Task directions:
Every line below from the one containing "Erfahrungen in diesen" to the final line must be reproduced exactly, and no other line may appear in the answer.

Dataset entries
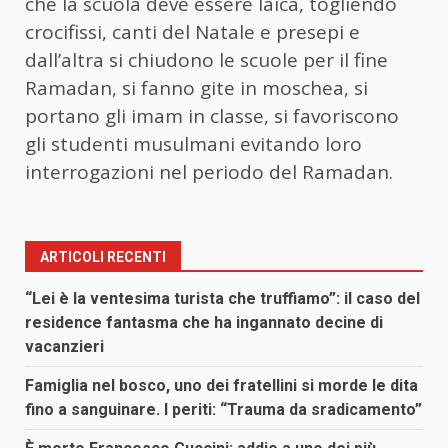
che la scuola deve essere laica, togliendo
crocifissi, canti del Natale e presepi e
dall’altra si chiudono le scuole per il fine
Ramadan, si fanno gite in moschea, si
portano gli imam in classe, si favoriscono
gli studenti musulmani evitando loro
interrogazioni nel periodo del Ramadan.
ARTICOLI RECENTI
“Lei è la ventesima turista che truffiamo”: il caso del
residence fantasma che ha ingannato decine di
vacanzieri
Famiglia nel bosco, uno dei fratellini si morde le dita
fino a sanguinare. I periti: “Trauma da sradicamento”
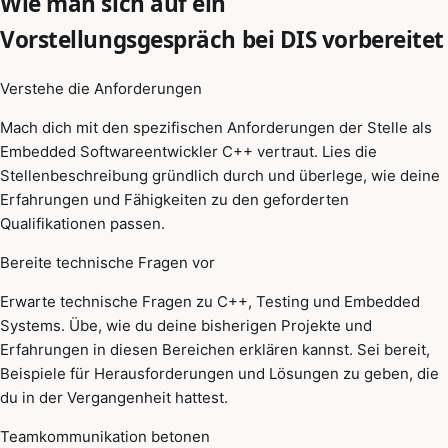
Wie man sich auf ein
Vorstellungsgespräch bei DIS vorbereitet
Verstehe die Anforderungen
Mach dich mit den spezifischen Anforderungen der Stelle als
Embedded Softwareentwickler C++ vertraut. Lies die
Stellenbeschreibung gründlich durch und überlege, wie deine
Erfahrungen und Fähigkeiten zu den geforderten
Qualifikationen passen.
Bereite technische Fragen vor
Erwarte technische Fragen zu C++, Testing und Embedded
Systems. Übe, wie du deine bisherigen Projekte und
Erfahrungen in diesen Bereichen erklären kannst. Sei bereit,
Beispiele für Herausforderungen und Lösungen zu geben, die
du in der Vergangenheit hattest.
Teamkommunikation betonen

Reply:
Erfahrungen in diesen Bereichen erklären kannst. Sei bereit,
Beispiele für Herausforderungen und Lösungen zu geben, die
du in der Vergangenheit hattest.
Teamkommunikation betonen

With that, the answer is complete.